Entries supplied below:

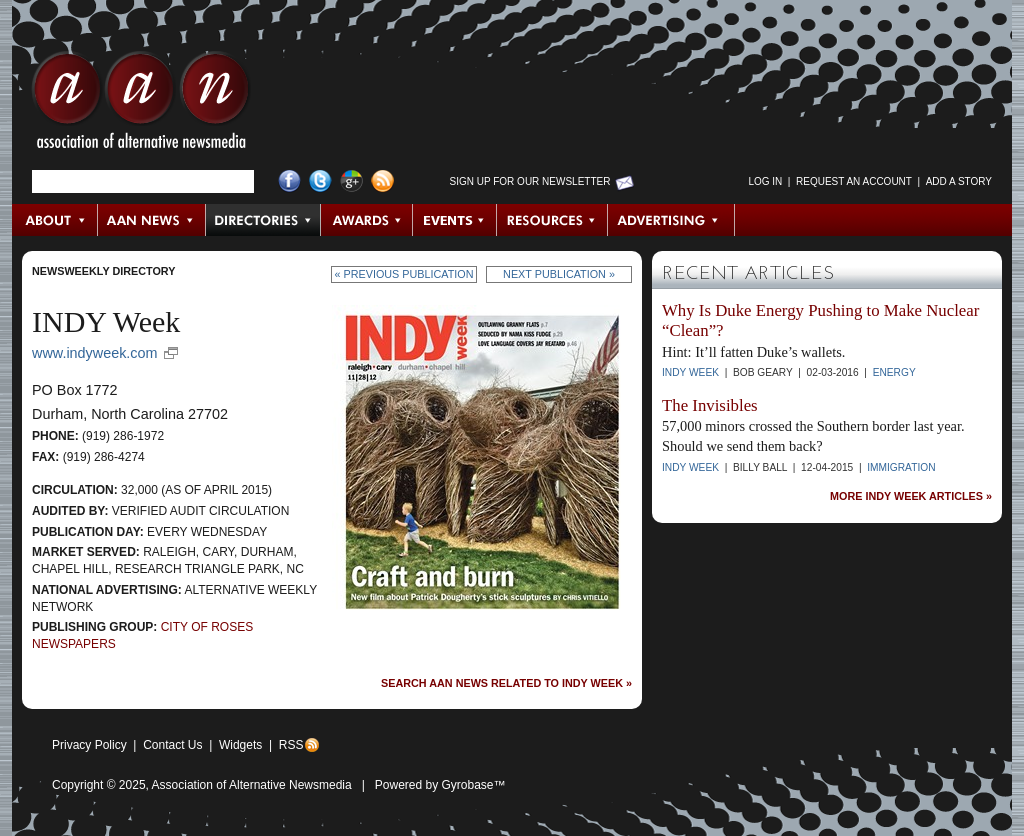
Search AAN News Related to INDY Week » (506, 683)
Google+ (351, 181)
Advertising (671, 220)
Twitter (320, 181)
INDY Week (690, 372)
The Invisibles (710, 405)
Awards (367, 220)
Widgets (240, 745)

End of Entries supplied.

● Work instructions
Without including any picture, print every record exactly as written above.

● Solution
Search AAN News Related to INDY Week » (506, 683)
Google+ (351, 181)
Advertising (671, 220)
Twitter (320, 181)
INDY Week (690, 372)
The Invisibles (710, 405)
Awards (367, 220)
Widgets (240, 745)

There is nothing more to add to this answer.